Jesus, Jews, and the Shoah

National Review, Jan 27, 2003 by Mark Riebling

It would be futile, of course, to deny that the Nazis built a vast mass of evil on a vast mass of prejudice. It would be equally futile to deny that strong prejudices against the Jews existed among Christians during the centuries before the Shoah. Since, moreover, the childhood of the European nations was passed under the tutelage of the clergy, we should not be surprised that these prejudices were, in part, ecclesiastically inculcated.

That this general anti-Judaism contributed to a moral climate in which Europeans became willing executioners of Jews has been argued by some, beginning with Jules Isaac in 1948. But, in the main, these critics stopped short of blaming Christianity for the Holocaust. The great exception is Hyam Maccoby, who in the 1980s posited that the Jesus of the Gospels was anti-Semitic.
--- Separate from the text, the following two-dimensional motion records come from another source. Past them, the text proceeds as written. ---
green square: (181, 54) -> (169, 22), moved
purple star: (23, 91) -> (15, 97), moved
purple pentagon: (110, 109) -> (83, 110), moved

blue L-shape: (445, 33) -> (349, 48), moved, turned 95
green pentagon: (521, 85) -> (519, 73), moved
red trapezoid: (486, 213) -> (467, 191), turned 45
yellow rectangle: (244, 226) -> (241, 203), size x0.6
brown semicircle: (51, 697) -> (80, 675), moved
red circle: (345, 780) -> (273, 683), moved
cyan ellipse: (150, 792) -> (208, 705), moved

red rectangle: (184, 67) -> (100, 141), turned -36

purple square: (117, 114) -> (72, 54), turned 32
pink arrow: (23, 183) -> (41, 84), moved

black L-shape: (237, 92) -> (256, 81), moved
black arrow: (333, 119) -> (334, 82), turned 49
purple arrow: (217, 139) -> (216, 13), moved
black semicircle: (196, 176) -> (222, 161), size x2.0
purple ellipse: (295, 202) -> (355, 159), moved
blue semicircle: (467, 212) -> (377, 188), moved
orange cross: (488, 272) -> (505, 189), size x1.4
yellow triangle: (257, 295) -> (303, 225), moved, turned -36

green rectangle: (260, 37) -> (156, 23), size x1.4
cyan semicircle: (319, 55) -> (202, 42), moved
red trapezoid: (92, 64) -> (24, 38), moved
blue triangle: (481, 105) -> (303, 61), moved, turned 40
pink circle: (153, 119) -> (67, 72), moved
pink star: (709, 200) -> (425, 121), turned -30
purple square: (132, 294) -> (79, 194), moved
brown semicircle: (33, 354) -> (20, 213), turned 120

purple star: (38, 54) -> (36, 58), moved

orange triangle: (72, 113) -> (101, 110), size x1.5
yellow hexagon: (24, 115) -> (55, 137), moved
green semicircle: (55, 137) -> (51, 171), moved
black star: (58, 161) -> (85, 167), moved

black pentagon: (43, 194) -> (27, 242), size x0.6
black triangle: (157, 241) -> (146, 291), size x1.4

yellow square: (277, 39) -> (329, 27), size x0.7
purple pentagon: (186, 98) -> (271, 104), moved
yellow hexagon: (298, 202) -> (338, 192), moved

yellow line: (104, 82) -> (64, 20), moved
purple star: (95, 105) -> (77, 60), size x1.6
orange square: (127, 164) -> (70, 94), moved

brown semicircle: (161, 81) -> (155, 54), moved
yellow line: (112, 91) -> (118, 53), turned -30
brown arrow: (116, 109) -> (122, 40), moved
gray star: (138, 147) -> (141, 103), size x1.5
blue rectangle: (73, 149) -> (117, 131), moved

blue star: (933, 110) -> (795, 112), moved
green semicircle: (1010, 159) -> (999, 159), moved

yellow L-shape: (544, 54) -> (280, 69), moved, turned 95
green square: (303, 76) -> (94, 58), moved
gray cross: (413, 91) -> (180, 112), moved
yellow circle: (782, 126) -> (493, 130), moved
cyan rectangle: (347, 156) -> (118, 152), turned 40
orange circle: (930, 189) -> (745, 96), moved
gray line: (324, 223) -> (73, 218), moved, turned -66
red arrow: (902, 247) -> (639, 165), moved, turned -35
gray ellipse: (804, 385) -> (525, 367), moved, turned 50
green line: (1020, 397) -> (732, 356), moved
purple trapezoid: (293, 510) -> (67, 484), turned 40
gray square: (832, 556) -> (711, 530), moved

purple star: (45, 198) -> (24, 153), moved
Goldhagen takes up Maccoby's view. In Hitler's Willing Executioners, as noted, Goldhagen distinguished between the Nazis' "eliminationist anti-Semitism" and Christian anti- Judaism. But in A Moral Reckoning that distinction is obliterated by a hurricane of ostensibly contrary proof.

"You brood of vipers . . . you are evil . . ." So said Jesus, Goldhagen reminds us, to "the Jews who were Pharisees." One could, of course, just say "the Pharisees," without reminding us they were Jewish; but then, the passage wouldn't seem anti-Semitic. This sleight-of-hand continues in the next sentence, where Goldhagen sneaks from "the Jews who were Pharisees" to Jesus' alleged indictment of "such a people," i.e., the Jews. Farther down the page, after quoting more criticisms of the Pharisees, Goldhagen mischaracterizes those words, too, as an "account of the Jews." At the tail end of this disastrous passage, he even inserts the word "Jews" in brackets where the text just says "you," meaning the Pharisees. He also puts in brackets "Jewish," where Matthew says merely "the whole people [laos]" -- which could mean the Jews, but could also mean the general Judean populace, including its many pagan Greeks and Romans. (These passages are often requoted as proof of anti-Semitism, with the bracketed insertions of Jewishness always stuck to them like pilotfish.) The paragraph closes with a false reassertion that Jesus "decrees Jews to be a 'brood of vipers'" when in fact -- as Goldhagen himself said at the paragraph's outset -- Jesus was merely addressing "the Jews who were Pharisees."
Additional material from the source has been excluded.